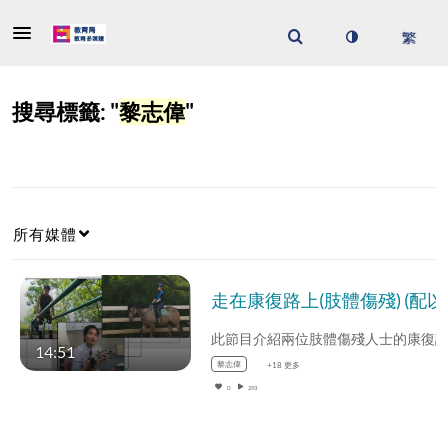
搜尋標籤: "
黎志偉
"
所有媒體
走在康復路
14:51
黎志偉
+18 更多
0
293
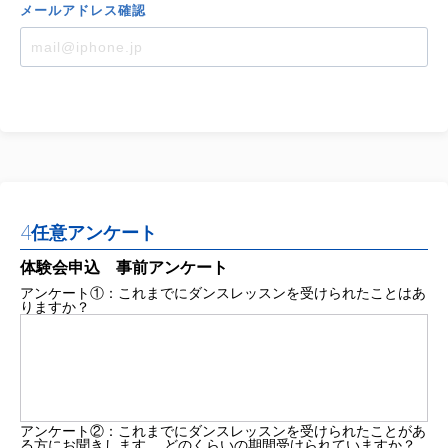
メール
アドレス
確認
4
任意アンケート
体験会申込 事前アンケート
アンケート①：これまでにダンスレッスンを受けられたことはあ
りますか？
アンケート②：これまでにダンスレッスンを受けられたことがあ
る方にお聞きします。 どのくらいの期間受けられていますか？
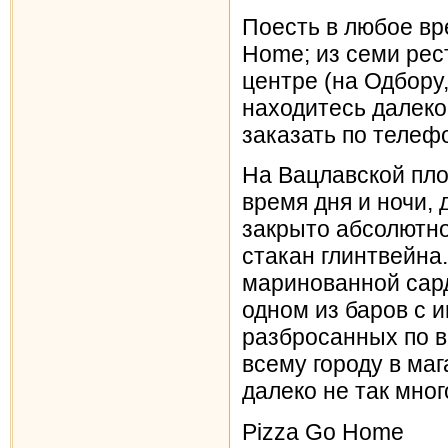
Поесть в любое вр
Home; из семи рес
центре (на Одбору,
находитесь далеко
заказать по телефо
На Вацлавской пло
время дня и ночи, 
закрыто абсолютно
стакан глинтвейна.
маринованной сард
одном из баров с 
разбросанных по в
всему городу в маг
далеко не так мног
Pizza Go Home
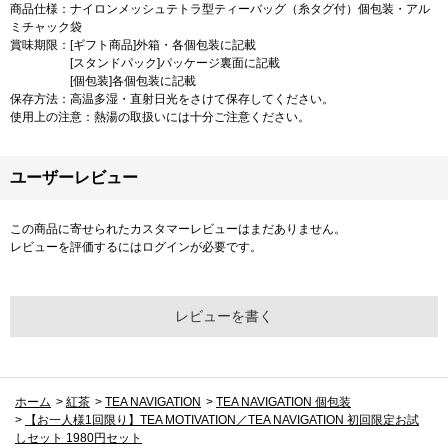
商品仕様：ナイロンメッシュテトラ型ティーバッグ（糸タグ付）個包装・アル
ミチャック袋
賞味期限：[ギフト商品]外箱・各個包装に記載
[スタンドパック]パッケージ裏面に記載
[個包装]各個包装に記載
保存方法：高温多湿・直射日光をさけて保存してください。
使用上の注意：熱湯の取扱いには十分ご注意ください。
ユーザーレビュー
この商品に寄せられたカスタマーレビューはまだありません。
レビューを評価するには
ログイン
が必要です。
レビューを書く
ホーム
>
紅茶
>
TEA NAVIGATION
>
TEA NAVIGATION 個包装
>
【お一人様1回限り】TEA MOTIVATION／TEA NAVIGATION 初回限定お試
しセット 1980円セット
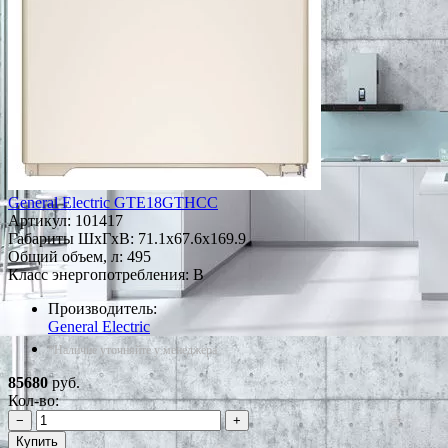
General Electric GTE18GTHCC
Артикул:
101417
Габариты ШxГxВ: 71.1x67.6x169.9
Общий объем, л: 495
Класс энергопотребления: B
Производитель:
General Electric
*Наличие уточняйте у менеджера
85680
руб.
Кол-во:
−
+
Купить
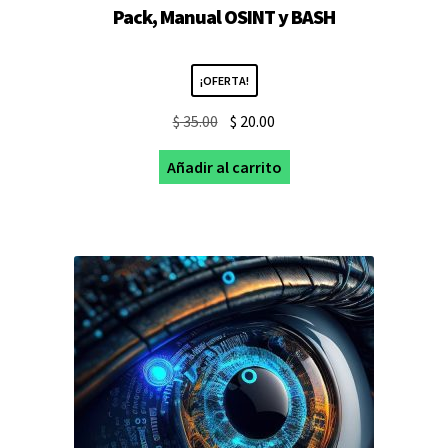
Pack, Manual OSINT y BASH
¡OFERTA!
El
El
$
35.00
$
20.00
precio
precio
Añadir al carrito
original
actual
era:
es:
$ 35.00.
$ 20.00.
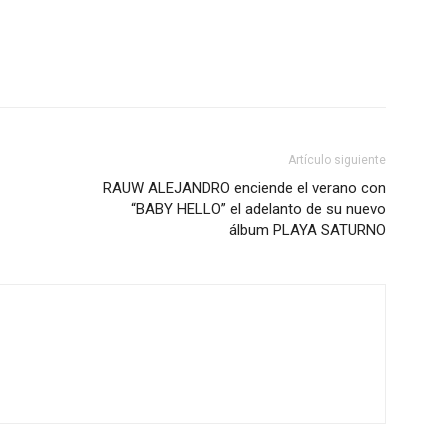
Artículo siguiente
RAUW ALEJANDRO enciende el verano con
“BABY HELLO” el adelanto de su nuevo
álbum PLAYA SATURNO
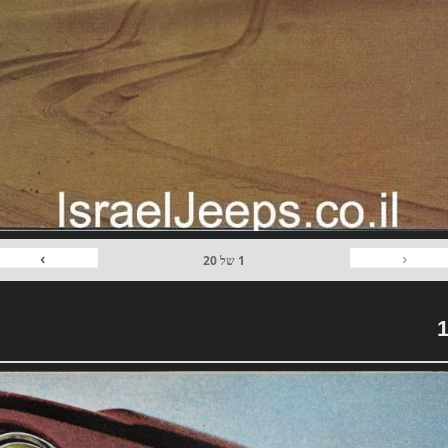
›
‹
1
של
20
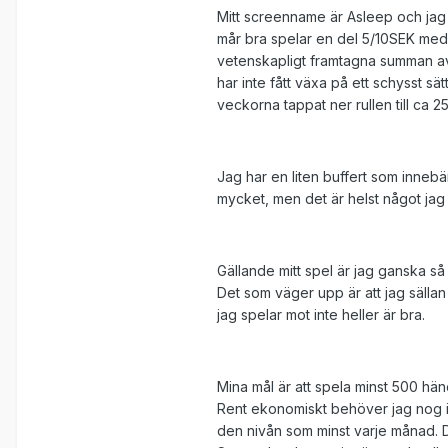
Mitt screenname är Asleep och jag s
mår bra spelar en del 5/10SEK med h
vetenskapligt framtagna summan av 3
har inte fått växa på ett schysst s
veckorna tappat ner rullen till ca
Jag har en liten buffert som innebär 
mycket, men det är helst något jag
Gällande mitt spel är jag ganska så
Det som väger upp är att jag sällan 
jag spelar mot inte heller är bra.
Mina mål är att spela minst 500 hän
Rent ekonomiskt behöver jag nog in
den nivån som minst varje månad. 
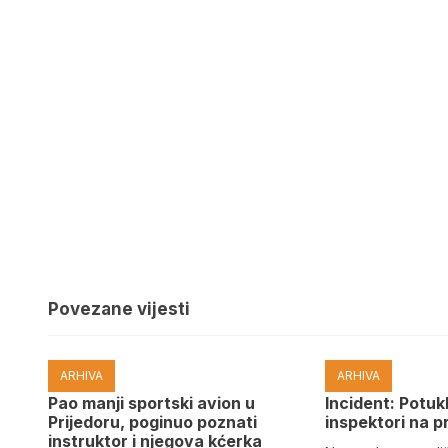
Povezane vijesti
ARHIVA
ARHIVA
Pao manji sportski avion u
Incident: Potukl
Prijedoru, poginuo poznati
inspektori na p
instruktor i njegova kćerka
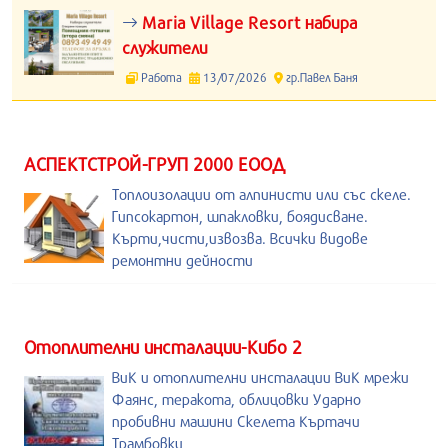
Maria Village Resort набира
служители
Работа
13/07/2026
гр.Павел Баня
АСПЕКТСТРОЙ-ГРУП 2000 ЕООД
Топлоизолации от алпинисти или със скеле.
Гипсокартон, шпакловки, боядисване.
Кърти,чисти,извозва. Всички видове
ремонтни дейности
Отоплителни инсталации-Кибо 2
ВиК и отоплителни инсталации ВиК мрежи
Фаянс, теракота, облицовки Ударно
пробивни машини Скелета Къртачи
Трамбовки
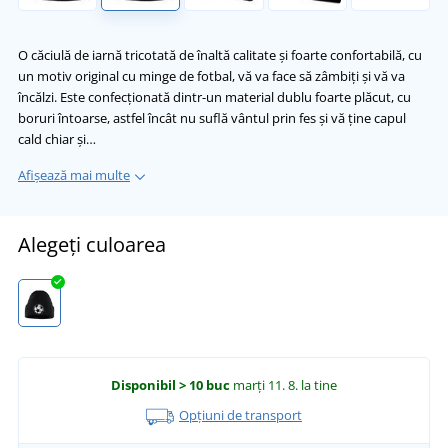
O căciulă de iarnă tricotată de înaltă calitate și foarte confortabilă, cu
un motiv original cu minge de fotbal, vă va face să zâmbiți și vă va
încălzi. Este confecționată dintr-un material dublu foarte plăcut, cu
boruri întoarse, astfel încât nu suflă vântul prin fes și vă ține capul
cald chiar și…
Afișează mai multe
Alegeți culoarea
Disponibil
> 10 buc
marți 11. 8.
la tine
Opțiuni de transport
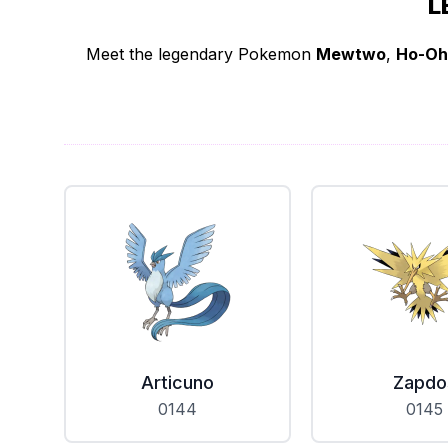
L
Meet the legendary Pokemon
Mewtwo
,
Ho-Oh
Articuno
Zapdo
0144
0145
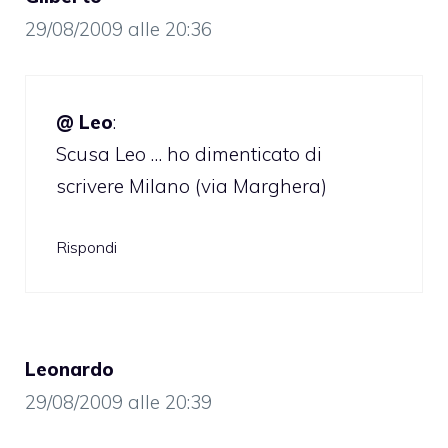
29/08/2009 alle 20:36
@ Leo
:
Scusa Leo … ho dimenticato di
scrivere Milano (via Marghera)
Rispondi
Leonardo
29/08/2009 alle 20:39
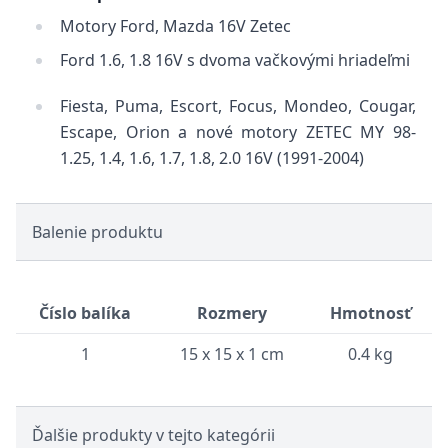
Motory Ford, Mazda 16V Zetec
Ford 1.6, 1.8 16V s dvoma vačkovými hriadeľmi
Fiesta, Puma, Escort, Focus, Mondeo, Cougar,
Escape, Orion a nové motory ZETEC MY 98-
1.25, 1.4, 1.6, 1.7, 1.8, 2.0 16V (1991-2004)
Balenie produktu
Číslo balíka
Rozmery
Hmotnosť
1
15 x 15 x 1 cm
0.4 kg
Ďalšie produkty v tejto kategórii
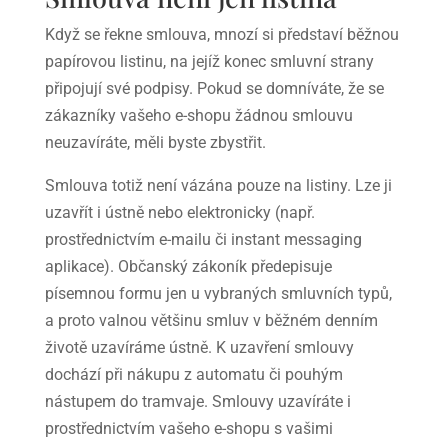
Když se řekne smlouva, mnozí si představí běžnou
papírovou listinu, na jejíž konec smluvní strany
připojují své podpisy. Pokud se domníváte, že se
zákazníky vašeho e-shopu žádnou smlouvu
neuzavíráte, měli byste zbystřit.
Smlouva totiž není vázána pouze na listiny. Lze ji
uzavřít i ústně nebo elektronicky (např.
prostřednictvím e-mailu či instant messaging
aplikace). Občanský zákoník předepisuje
písemnou formu jen u vybraných smluvních typů,
a proto valnou většinu smluv v běžném denním
životě uzavíráme ústně. K uzavření smlouvy
dochází při nákupu z automatu či pouhým
nástupem do tramvaje. Smlouvy uzavíráte i
prostřednictvím vašeho e-shopu s vašimi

▸ WHAT IS NEEDED: Output each record verbatim, but skip anything that is a picture.

▸ SOLUTION TO THE EXERCISE:
搜尋標籤: "
黎志偉
"
所有媒體
走在康復路
14:51
黎志偉
+18 更多
0
293
メール
アドレス
確認
4
任意アンケート
体験会申込 事前アンケート
アンケート①：これまでにダンスレッスンを受けられたことはあ
りますか？
アンケート②：これまでにダンスレッスンを受けられたことがあ
る方にお聞きします。 どのくらいの期間受けられていますか？
Поесть в любое вр
Home; из семи рес
центре (на Одбору,
находитесь далеко
заказать по телефо
На Вацлавской пло
время дня и ночи, 
закрыто абсолютно
стакан глинтвейна.
маринованной сард
одном из баров с 
разбросанных по в
всему городу в маг
далеко не так мног
Pizza Go Home
商品仕様：ナイロンメッシュテトラ型ティーバッグ（糸タグ付）個包装・アル
ミチャック袋
賞味期限：[ギフト商品]外箱・各個包装に記載
[スタンドパック]パッケージ裏面に記載
[個包装]各個包装に記載
保存方法：高温多湿・直射日光をさけて保存してください。
使用上の注意：熱湯の取扱いには十分ご注意ください。
ユーザーレビュー
この商品に寄せられたカスタマーレビューはまだありません。
レビューを評価するには
ログイン
が必要です。
レビューを書く
ホーム
>
紅茶
>
TEA NAVIGATION
>
TEA NAVIGATION 個包装
>
【お一人様1回限り】TEA MOTIVATION／TEA NAVIGATION 初回限定お試
しセット 1980円セット
General Electric GTE18GTHCC
Артикул:
101417
Габариты ШxГxВ: 71.1x67.6x169.9
Общий объем, л: 495
Класс энергопотребления: B
Производитель:
General Electric
*Наличие уточняйте у менеджера
85680
руб.
Кол-во:
−
+
Купить
Pack, Manual OSINT y BASH
¡OFERTA!
El
El
$
35.00
$
20.00
precio
precio
Añadir al carrito
original
actual
era:
es:
$ 35.00.
$ 20.00.
Artículo siguiente
RAUW ALEJANDRO enciende el verano con
“BABY HELLO” el adelanto de su nuevo
álbum PLAYA SATURNO
›
‹
1
של
20
Mitt screenname är Asleep och jag s
mår bra spelar en del 5/10SEK med h
vetenskapligt framtagna summan av 3
har inte fått växa på ett schysst s
veckorna tappat ner rullen till ca
Jag har en liten buffert som innebär 
mycket, men det är helst något jag
Gällande mitt spel är jag ganska så
Det som väger upp är att jag sällan 
jag spelar mot inte heller är bra.
Mina mål är att spela minst 500 hän
Rent ekonomiskt behöver jag nog in
den nivån som minst varje månad. 
Povezane vijesti
ARHIVA
ARHIVA
Pao manji sportski avion u
Incident: Potukl
Prijedoru, poginuo poznati
inspektori na p
instruktor i njegova kćerka
Maria Village Resort набира
служители
Работа
13/07/2026
гр.Павел Баня
АСПЕКТСТРОЙ-ГРУП 2000 ЕООД
Топлоизолации от алпинисти или със скеле.
Гипсокартон, шпакловки, боядисване.
Кърти,чисти,извозва. Всички видове
ремонтни дейности
Отоплителни инсталации-Кибо 2
ВиК и отоплителни инсталации ВиК мрежи
Фаянс, теракота, облицовки Ударно
пробивни машини Скелета Къртачи
Трамбовки
O căciulă de iarnă tricotată de înaltă calitate și foarte confortabilă, cu
un motiv original cu minge de fotbal, vă va face să zâmbiți și vă va
încălzi. Este confecționată dintr-un material dublu foarte plăcut, cu
boruri întoarse, astfel încât nu suflă vântul prin fes și vă ține capul
cald chiar și…
Afișează mai multe
Alegeți culoarea
Disponibil
> 10 buc
marți 11. 8.
la tine
Opțiuni de transport
L
Meet the legendary Pokemon
Mewtwo
,
Ho-Oh
Articuno
Zapdo
0144
0145
29/08/2009 alle 20:36
@ Leo
:
Scusa Leo … ho dimenticato di
scrivere Milano (via Marghera)
Rispondi
Leonardo
29/08/2009 alle 20:39
Motory Ford, Mazda 16V Zetec
Ford 1.6, 1.8 16V s dvoma vačkovými hriadeľmi
Fiesta, Puma, Escort, Focus, Mondeo, Cougar,
Escape, Orion a nové motory ZETEC MY 98-
1.25, 1.4, 1.6, 1.7, 1.8, 2.0 16V (1991-2004)
Balenie produktu
Číslo balíka
Rozmery
Hmotnosť
1
15 x 15 x 1 cm
0.4 kg
Ďalšie produkty v tejto kategórii
Když se řekne smlouva, mnozí si představí běžnou
papírovou listinu, na jejíž konec smluvní strany
připojují své podpisy. Pokud se domníváte, že se
zákazníky vašeho e-shopu žádnou smlouvu
neuzavíráte, měli byste zbystřit.
Smlouva totiž není vázána pouze na listiny. Lze ji
uzavřít i ústně nebo elektronicky (např.
prostřednictvím e-mailu či instant messaging
aplikace). Občanský zákoník předepisuje
písemnou formu jen u vybraných smluvních typů,
a proto valnou většinu smluv v běžném denním
životě uzavíráme ústně. K uzavření smlouvy
dochází při nákupu z automatu či pouhým
nástupem do tramvaje. Smlouvy uzavíráte i
prostřednictvím vašeho e-shopu s vašimi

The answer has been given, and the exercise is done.